Work item:
Find all the lines in the entries below that hold the word "Tatu" and copy them.

Stored items from a collection
- - -
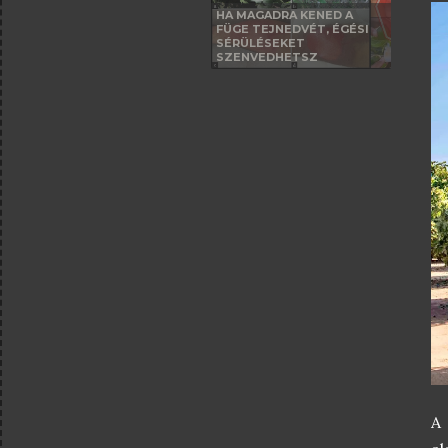
HA MAGADRA KENED A
FÜGE TEJNEDVÉT, ÉGÉSI
SÉRÜLÉSEKET
SZENVEDHETSZ
A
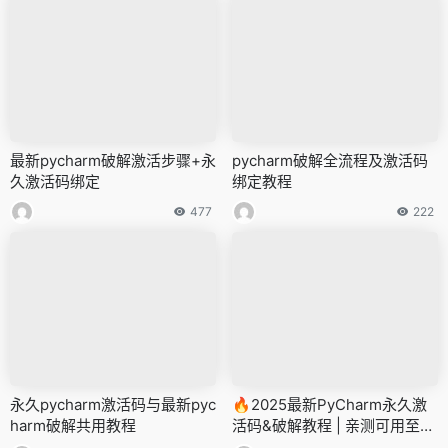
最新pycharm破解激活步骤+永
pycharm破解全流程及激活码
久激活码绑定
绑定教程
477
222
永久pycharm激活码与最新pyc
🔥2025最新PyCharm永久激
harm破解共用教程
活码&破解教程 | 亲测可用至20
99年！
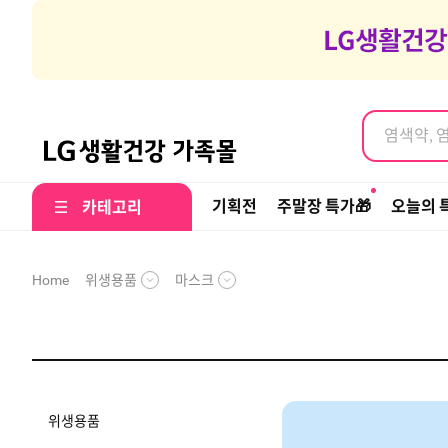
염색약, 
여행갈때 나
염색약, 
기획전
주말장 특가🎁
오늘의 
카테고리
위생용품
마스크
Home
위생용품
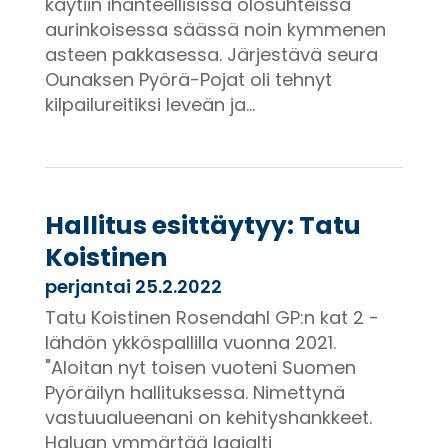
käytiin ihanteellisissa olosuhteissa
aurinkoisessa säässä noin kymmenen
asteen pakkasessa. Järjestävä seura
Ounaksen Pyörä-Pojat oli tehnyt
kilpailureitiksi leveän ja...
Hallitus esittäytyy: Tatu
Koistinen
perjantai 25.2.2022
Tatu Koistinen Rosendahl GP:n kat 2 -
lähdön ykköspallilla vuonna 2021.
"Aloitan nyt toisen vuoteni Suomen
Pyöräilyn hallituksessa. Nimettynä
vastuualueenani on kehityshankkeet.
Haluan ymmärtää laajalti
- - -
Your solution:
Hallitus esittäytyy: Tatu
Tatu Koistinen Rosendahl GP:n kat 2 -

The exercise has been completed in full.